Formula Three motor race

Race details
| Date | 17–18 November 2012 | |
| Official name | 59th SJM Macau Grand Prix | |
| Location | Guia Circuit, Macau | |
| Course | Temporary street circuit 6.120 km | |
| Distance | Qualifying Race 10 laps, 61.200 km Main Race 15 laps, 91.800 km | |
| Weather | Qualifying Race: Cloudy; air 21 °C, track 22 °C Main Race: Cloudy; air 20.1 °C, track 22.7 °C | |
Qualifying Race
Pole
| Driver | GBR Alex Lynn | Fortec Motorsport |
| Time | 2:13.122 | |
Fastest Lap
| Driver | ESP Daniel Juncadella | Prema Powerteam |
| Time | 2:13.718 (on lap 4) | |
Podium
| First | PRT António Félix da Costa | Carlin |
| Second | SWE Felix Rosenqvist | Mücke Motorsport |
| Third | GBR Alex Lynn | Fortec Motorsport |
Main Race
Pole
| Driver | PRT António Félix da Costa | Carlin |
Fastest Lap
| Driver | PRT António Félix da Costa | Carlin |
| Time | 2:13.507 (on lap 11) | |
Podium
| First | PRT António Félix da Costa | Carlin |
| Second | SWE Felix Rosenqvist | Mücke Motorsport |
| Third | GBR Alex Lynn | Fortec Motorsport |
The 2012 Macau Grand Prix Formula Three was a motor race for Formula Three cars that was held on the streets of Macau on 18 November 2012. Unlike other races, such as the Pau Grand Prix, the 2012 Macau Grand Prix was not a part of any Formula Three championship, but was open to entries from all Formula Three championships. The race itself was made up of two races: a ten-lap qualifying race that decided the starting grid for the fifteen-lap main race. The 2012 race was the 59th running of the Macau Grand Prix, the 30th race for Formula Three cars, and was supported by the World Touring Car Championship Guia Race of Macau.

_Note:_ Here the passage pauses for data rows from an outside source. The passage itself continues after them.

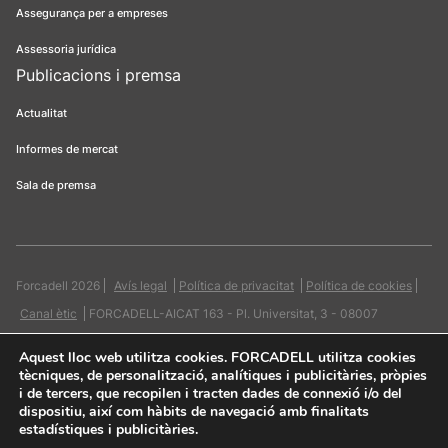
Assegurança per a empreses
Assessoria jurídica
Publicacions i premsa
Actualitat
Informes de mercat
Sala de premsa
Forcadell 2026
Avís legal
Política de privacitat
Política de cookies
Canal ètic
FORCADELL-AICAT 163 - Pl. Universitat, 3 - 08007
Barcelona / 934 965 400
Web:
Evicron
Aquest lloc web utilitza cookies
. FORCADELL utilitza cookies
tècniques, de personalització, analítiques i publicitàries, pròpies
i de tercers, que recopilen i tracten dades de connexió i/o del
dispositiu, així com hàbits de navegació amb finalitats
estadístiques i publicitàries.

The Grand Prix was won by Portuguese driver António Félix da Costa from pole position, having won the event's qualification race the previous afternoon. Félix da Costa led every lap of the meeting, to take Carlin's first victory in Macau since Takuma Sato won the 2001 edition of the race. Second place went to Felix Rosenqvist, competing for Mücke Motorsport, while the podium was completed by the highest-placed rookie driver, Alex Lynn for Fortec Motorsport.

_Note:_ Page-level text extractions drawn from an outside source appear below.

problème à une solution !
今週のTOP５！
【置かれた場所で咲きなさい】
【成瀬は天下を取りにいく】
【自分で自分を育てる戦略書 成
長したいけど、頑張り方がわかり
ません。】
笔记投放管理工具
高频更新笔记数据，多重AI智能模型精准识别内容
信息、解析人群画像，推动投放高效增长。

==Entry list and background==
In order to compete at the Macau Grand Prix, drivers had to compete in any Formula Three championship race during the calendar year, rather than an FIA-regulated championship meeting like previous years. This rule was relaxed due to new sporting regulations introduced by the race's organising committee, with only Dallara's new F312 chassis being eligible to race in the event. Within the 30-car grid of the event, each of the major Formula Three series were represented by their respective champion. Defending race winner Daniel Juncadella, the Euro Series and FIA European Formula 3 champion, was joined in Macau by British champion Jack Harvey, German series winner Jimmy Eriksson and Japanese champion Ryō Hirakawa.

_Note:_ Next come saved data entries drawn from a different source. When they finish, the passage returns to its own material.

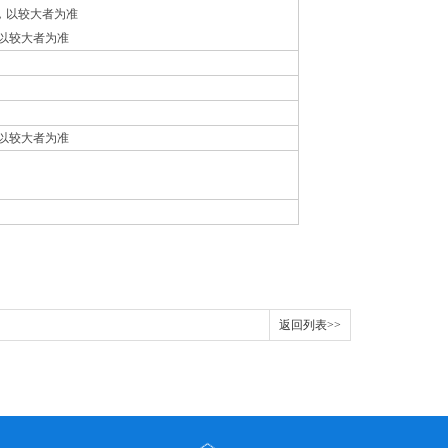
读数，以较大者为准
数，以较大者为准
数，以较大者为准
返回列表>>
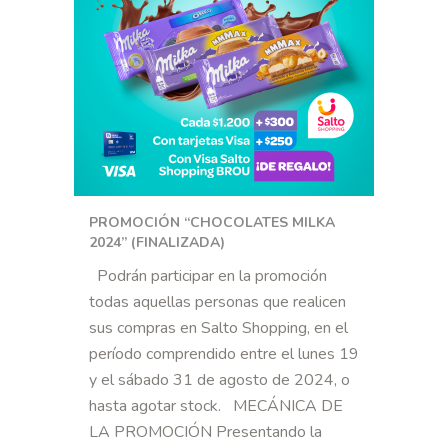
PROMOCIÓN “CHOCOLATES MILKA
2024” (FINALIZADA)
Podrán participar en la promoción
todas aquellas personas que realicen
sus compras en Salto Shopping, en el
período comprendido entre el lunes 19
y el sábado 31 de agosto de 2024, o
hasta agotar stock. MECÁNICA DE
LA PROMOCIÓN Presentando la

Five drivers who mainly competed in other series outside of Formula Three in 2012 also became eligible for the Macau race meeting: GP2 Series racer Felipe Nasr and European Le Mans Series driver Alexander Sims competed in the Euro Series – at Hockenheim, and the Nürburgring respectively – to become eligible, while GP3 Series runner-up Daniel Abt competed in the German Formula Three meeting at Spa-Francorchamps to prepare for Macau. Multiple GP3 and Formula Renault 3.5 race-winner António Félix da Costa and Formula Three debutant Kevin Korjus – another Formula Renault 3.5 competitor – had to wait until their main series campaigns had concluded before sealing their eligibility; they both competed in the MotorSport Vision Formula Three Cup, a second-tier Formula Three series in the United Kingdom, in its season-ending round at Snetterton.

The Macau Grand Prix is a Formula Three race considered to be a stepping stone to higher motor racing categories such as Formula One and has been termed the territory's most prestigious international sporting event. The 2012 Macau Grand Prix was the 59th running of the event and the 30th time the race was held to Formula Three regulations. It took place on the 6.2 km twenty-two turn Guia Circuit on 18 November 2012 with three preceding days of practice and qualifying.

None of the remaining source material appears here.